Coyote tracks led to a hole dug in the snow, with the body of a shrew lying on top of the snow next to the hole. Apparently a coyote had succeeded in catching the prey it had heard, but upon smelling this tiny insectivore, the coyote decided it wasn’t that hungry. In addition to having poisonous saliva that immobilizes small prey, shrews possess two glands on their sides that emit an unpleasant odor, detectable even by human noses. Although this odor did discourage the coyote from eating the shrew, it wasn’t enough to save its life.
It’s often a lot easier to find signs of otters than otters themselves. Recently I discovered two dead crayfish on the shore of a mostly iced-over pond that I knew was inhabited by otters. Nearby otter scat confirmed that these crayfish were probably left by satiated otters. The most important prey item in a majority of otter scat analysis studies is fish, followed closely by crayfish. Otters will take advantage of other prey, such as frogs, salamanders, ducks, muskrats, an occasional young beaver, mice, snakes, insects and even turtles when readily obtainable, but fish and crayfish are first and second choices.
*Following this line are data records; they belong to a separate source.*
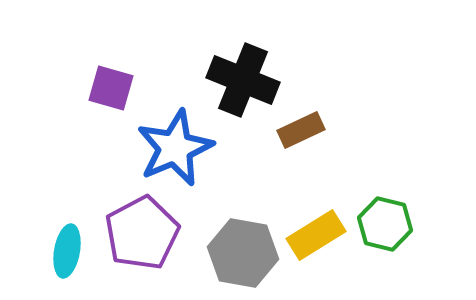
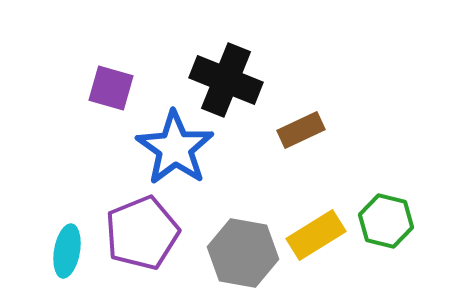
black cross: moved 17 px left
blue star: rotated 14 degrees counterclockwise
green hexagon: moved 1 px right, 3 px up
purple pentagon: rotated 6 degrees clockwise
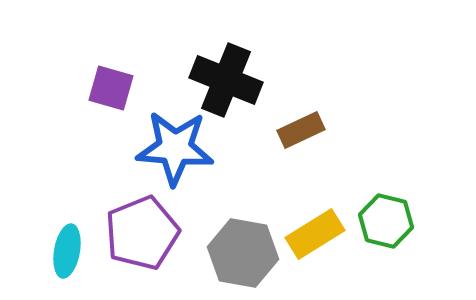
blue star: rotated 30 degrees counterclockwise
yellow rectangle: moved 1 px left, 1 px up
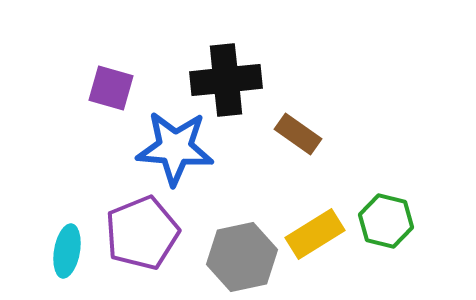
black cross: rotated 28 degrees counterclockwise
brown rectangle: moved 3 px left, 4 px down; rotated 60 degrees clockwise
gray hexagon: moved 1 px left, 4 px down; rotated 22 degrees counterclockwise
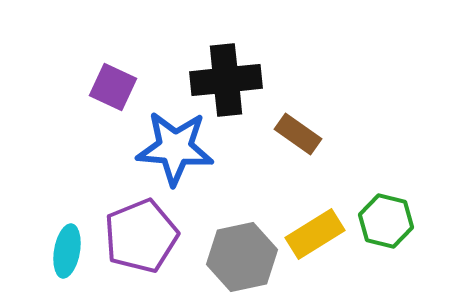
purple square: moved 2 px right, 1 px up; rotated 9 degrees clockwise
purple pentagon: moved 1 px left, 3 px down
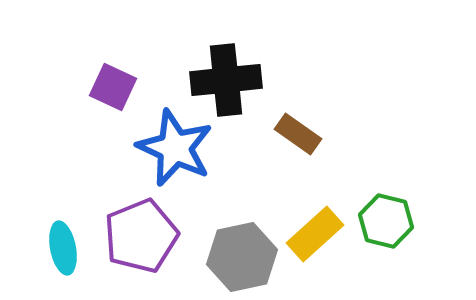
blue star: rotated 20 degrees clockwise
yellow rectangle: rotated 10 degrees counterclockwise
cyan ellipse: moved 4 px left, 3 px up; rotated 21 degrees counterclockwise
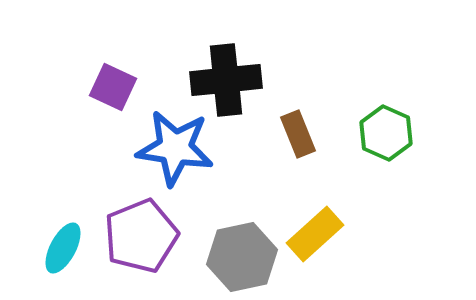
brown rectangle: rotated 33 degrees clockwise
blue star: rotated 16 degrees counterclockwise
green hexagon: moved 88 px up; rotated 10 degrees clockwise
cyan ellipse: rotated 39 degrees clockwise
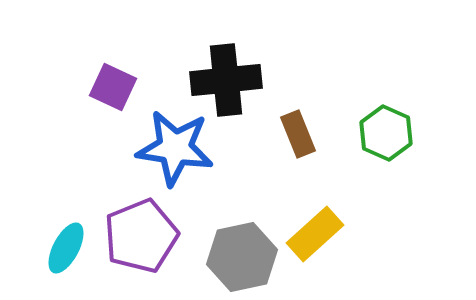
cyan ellipse: moved 3 px right
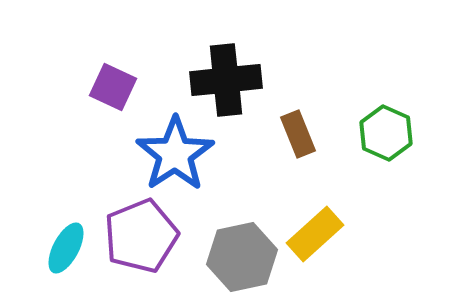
blue star: moved 6 px down; rotated 30 degrees clockwise
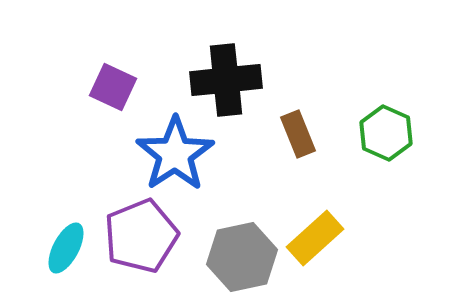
yellow rectangle: moved 4 px down
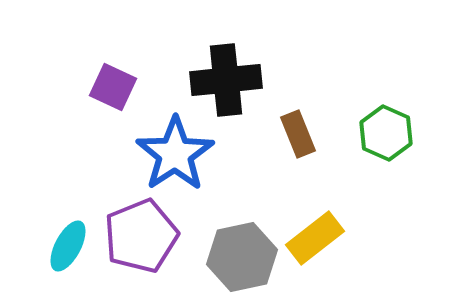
yellow rectangle: rotated 4 degrees clockwise
cyan ellipse: moved 2 px right, 2 px up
I have never heard of this particular fisher hunting technique, nor have I seen or read about it before, but there’s no denying that a fisher made these marks in the snow and that they tell the story of how it captured a mouse or vole. It’s likely that the fisher could hear or smell that the rodent tunnel in the subnivean layer was occupied. It looks as though the fisher methodically scraped snow towards the center of the circle, going completely around the tree in an attempt to trap and/or expose the mouse or vole within the circle. It succeeded in opening up the rodent tunnel (the hole is in the dead center of the photograph), and if the tiny droplets of blood on the snow near the hole are any indication, was successful in capturing its prey.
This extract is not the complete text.